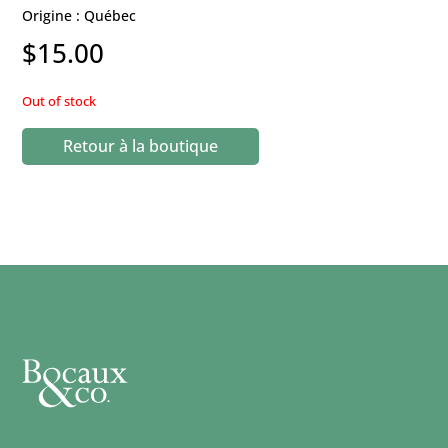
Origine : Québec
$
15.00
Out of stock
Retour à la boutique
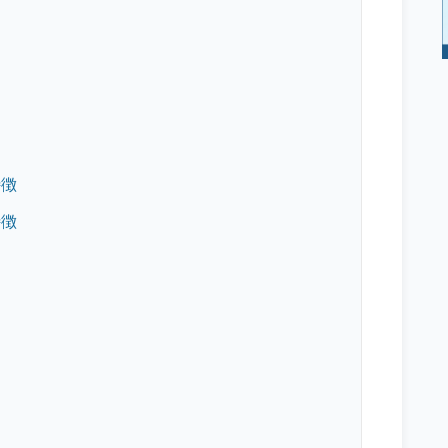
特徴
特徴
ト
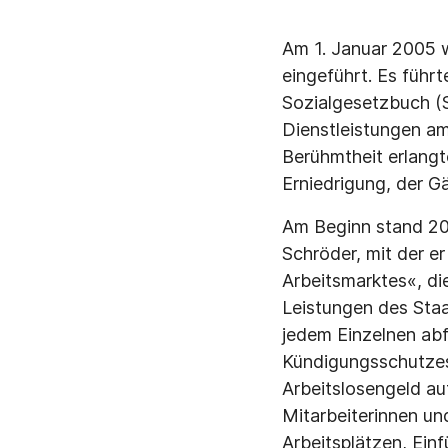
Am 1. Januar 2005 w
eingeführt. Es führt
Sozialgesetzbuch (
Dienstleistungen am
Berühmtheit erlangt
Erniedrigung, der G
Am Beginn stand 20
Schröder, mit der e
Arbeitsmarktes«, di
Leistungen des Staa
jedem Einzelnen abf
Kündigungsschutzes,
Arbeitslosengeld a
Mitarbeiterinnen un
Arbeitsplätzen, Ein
--------------------------------
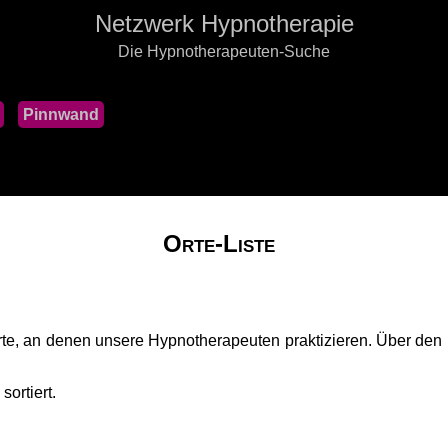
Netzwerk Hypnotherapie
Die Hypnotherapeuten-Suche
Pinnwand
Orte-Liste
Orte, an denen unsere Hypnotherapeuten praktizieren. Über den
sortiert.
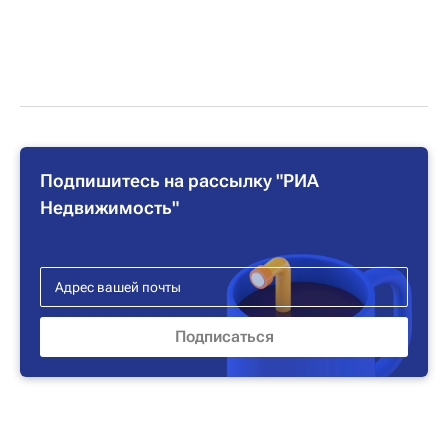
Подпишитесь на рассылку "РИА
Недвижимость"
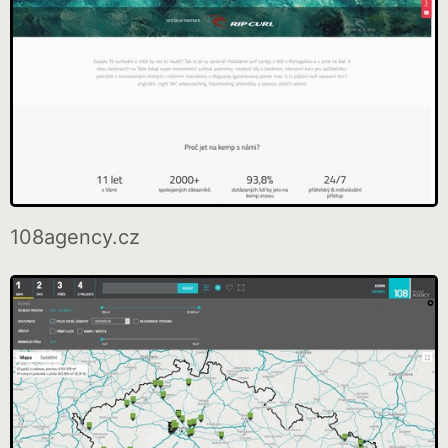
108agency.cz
--------------------------------
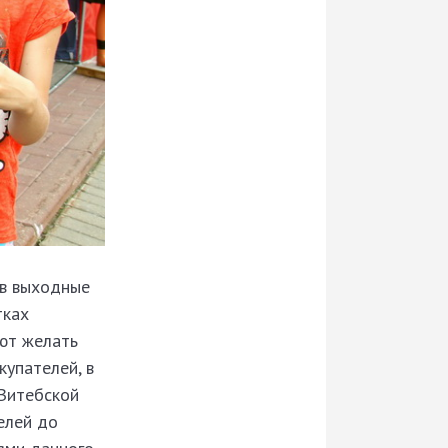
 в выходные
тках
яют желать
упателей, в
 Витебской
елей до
--------------------------------
ACTIVITY> Gather, from the listing above, every line carrying the word "Orte".

RESULT BELOW>
Orte-Liste
Orte, an denen unsere Hypnotherapeuten praktizieren. Über den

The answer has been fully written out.